Page-level text extractions
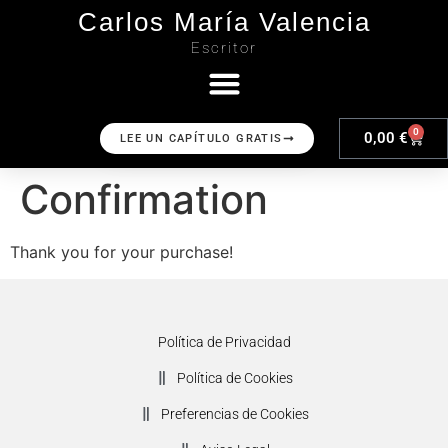
Carlos María Valencia
Escritor
0
0,00
€
LEE UN CAPÍTULO GRATIS
Confirmation
Thank you for your purchase!
Política de Privacidad
Política de Cookies
Preferencias de Cookies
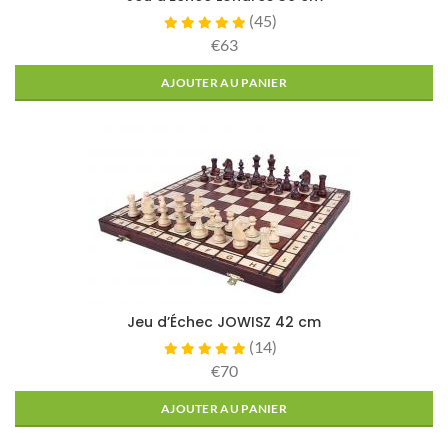
(
45
)
€63
AJOUTER AU PANIER
Jeu d’Échec JOWISZ 42 cm
(
14
)
€70
AJOUTER AU PANIER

**The task**
Identify the lines of the data that contain the word "Cookies". Copy each of them.

**Answer for this exercise**
Política de Cookies
Preferencias de Cookies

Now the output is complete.